▸ **About this exercise**
Report only how many lines of the entries below contain the string "learn".
### Given data ###
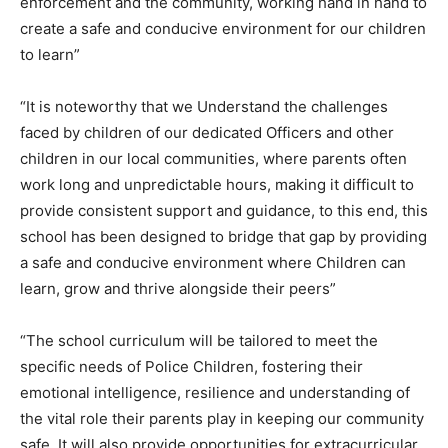
enforcement and the community, working hand in hand to
create a safe and conducive environment for our children
to learn”
“It is noteworthy that we Understand the challenges
faced by children of our dedicated Officers and other
children in our local communities, where parents often
work long and unpredictable hours, making it difficult to
provide consistent support and guidance, to this end, this
school has been designed to bridge that gap by providing
a safe and conducive environment where Children can
learn, grow and thrive alongside their peers”
“The school curriculum will be tailored to meet the
specific needs of Police Children, fostering their
emotional intelligence, resilience and understanding of
the vital role their parents play in keeping our community
safe. It will also provide opportunities for extracurricular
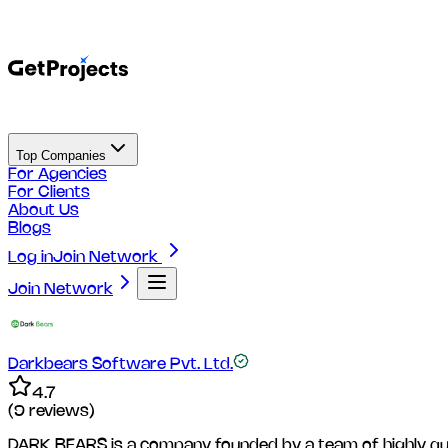
Top Companies
For Agencies
For Clients
About Us
Blogs
Log in
Join Network
Join Network
Darkbears Software Pvt. Ltd.
4.7
(
9
reviews)
DARK BEARS is a company founded by a team of highly qualif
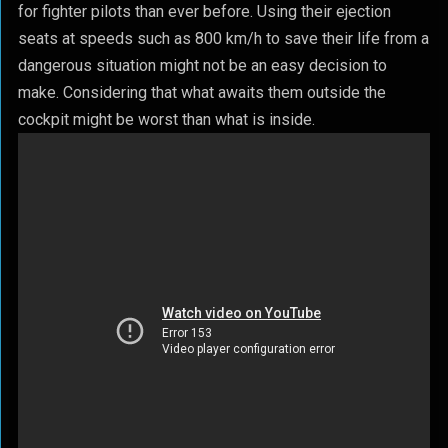
for fighter pilots than ever before. Using their ejection
seats at speeds such as 800 km/h to save their life from a
dangerous situation might not be an easy decision to
make. Considering that what awaits them outside the
cockpit might be worst than what is inside.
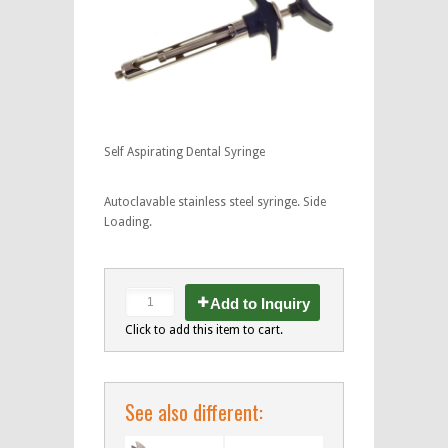
Self Aspirating Dental Syringe
Autoclavable stainless steel syringe. Side
Loading.
Add to Inquiry
Click to add this item to cart.
See also different:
###
▸ **Expected answer**
2